Comparing JWT and OAuth is like we are comparing apple and apple cart. JWT is an authentication protocol whereas OAuth is an authentication framework. It is possible to have an OAuth implementation that issues JWT as an authentication mechanism. Before getting into more details let’s first understand individually, what is JWT and OAuth.
What is OAuth?
OAuth is an open standard for access delegation, commonly used as a way for Internet users to grant websites or applications access to their information on other websites but without giving them the passwords. This means it is a strict protocol for the issuing and validating of signed access tokens by providing limited access to a web service. Just remember OAuth only works using HTTPS.
How OAuth works
Let’s assume a user has already signed into one website or service. The user then initiates a feature that needs to access another site or service. The following happens
- The first website connects to the second website on behalf of the user, using OAuth, providing the user’s verified identity like client id, secret key etc.
- The second site generates a one-time token and a one-time secret unique to the transaction and parties involved.
- The first site gives this token and secret to the initiating user’s client software.
- The client’s software presents the request token and secret to their authorization provider (which may or may not be the second site).
- If not already authenticated to the authorization provider, the client may be asked to authenticate.
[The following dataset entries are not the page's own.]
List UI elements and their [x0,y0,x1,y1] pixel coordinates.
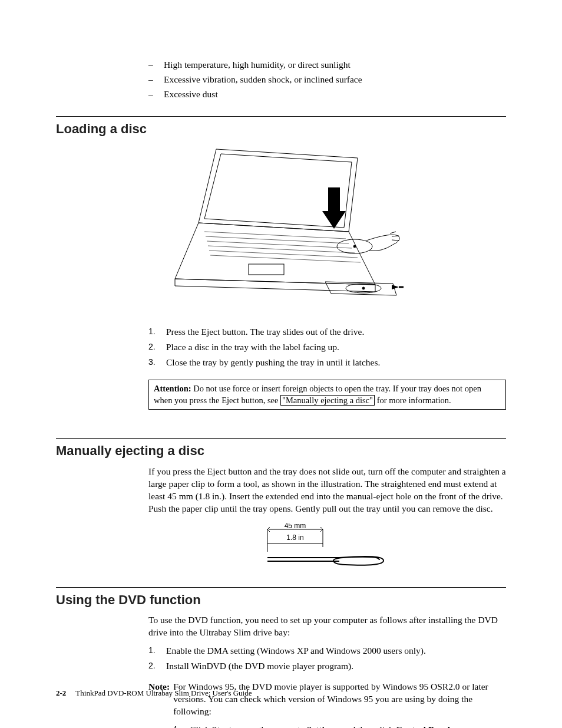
list-item: Enable the DMA setting (Windows XP and W… [148,645,506,657]
dim-in: 1.8 in [286,533,303,542]
dim-mm: 45 mm [284,523,306,530]
svg-rect-6 [249,264,284,275]
section-loading-disc: Loading a disc [56,116,506,410]
note-sublist: Click Start, move the cursor to Settings… [173,724,506,728]
list-item: High temperature, high humidity, or dire… [148,59,506,71]
section-heading: Loading a disc [56,120,506,138]
loading-steps: Press the Eject button. The tray slides … [148,326,506,369]
svg-line-4 [209,251,358,258]
manual-eject-paragraph: If you press the Eject button and the tr… [148,466,506,515]
attention-text-post: for more information. [375,396,451,405]
list-item: Close the tray by gently pushing the tra… [148,357,506,369]
dvd-body: To use the DVD function, you need to set… [148,614,506,728]
section-rule [56,116,506,117]
manual-eject-body: If you press the Eject button and the tr… [148,466,506,571]
svg-line-1 [206,236,349,243]
svg-point-8 [362,287,365,289]
txt: , move the cursor to [232,724,306,728]
attention-label: Attention: [154,384,191,393]
svg-line-2 [207,241,352,248]
bold: Start [212,724,232,728]
bold: Settings [307,724,338,728]
list-item: Excessive dust [148,88,506,101]
section-rule [56,438,506,439]
attention-link[interactable]: "Manually ejecting a disc" [280,395,375,406]
svg-line-3 [208,246,355,253]
page-number: 2-2 [56,689,66,697]
list-item: Press the Eject button. The tray slides … [148,326,506,338]
dvd-intro: To use the DVD function, you need to set… [148,614,506,639]
top-bullet-block: High temperature, high humidity, or dire… [148,59,506,101]
svg-point-12 [353,245,356,248]
section-heading: Using the DVD function [56,591,506,609]
paperclip-illustration: 45 mm 1.8 in [263,523,392,571]
svg-line-5 [210,255,361,262]
attention-box: Attention: Do not use force or insert fo… [148,380,506,410]
section-dvd-function: Using the DVD function To use the DVD fu… [56,587,506,728]
txt: , and then click [338,724,396,728]
loading-steps-block: Press the Eject button. The tray slides … [148,326,506,410]
list-item: Click Start, move the cursor to Settings… [173,724,506,728]
list-item: Excessive vibration, sudden shock, or in… [148,74,506,86]
txt: Click [190,724,211,728]
page-footer: 2-2ThinkPad DVD-ROM Ultrabay Slim Drive:… [56,688,252,699]
txt: . [450,724,452,728]
list-item: Place a disc in the tray with the label … [148,341,506,354]
section-heading: Manually ejecting a disc [56,442,506,460]
section-rule [56,587,506,588]
section-manual-eject: Manually ejecting a disc If you press th… [56,438,506,570]
svg-line-0 [204,232,346,239]
page: High temperature, high humidity, or dire… [0,0,562,728]
laptop-disc-illustration [157,143,405,314]
top-bullet-list: High temperature, high humidity, or dire… [148,59,506,101]
bold: Control Panel [396,724,450,728]
svg-marker-13 [322,187,346,229]
footer-title: ThinkPad DVD-ROM Ultrabay Slim Drive: Us… [75,689,252,697]
dvd-steps: Enable the DMA setting (Windows XP and W… [148,645,506,673]
list-item: Install WinDVD (the DVD movie player pro… [148,660,506,673]
note-text: For Windows 95, the DVD movie player is … [173,681,488,716]
svg-marker-9 [392,285,399,289]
After authentication, the client is asked to approve the authorization transaction to the second website.
- The user approves a particular transaction type at the first website.
- The user is given an approved access token.
- The user gives the approved access token to the first website.
- The first website gives the access token to the second website as proof of authentication on behalf of the user.
- The second website lets the first website access their site on behalf of the user.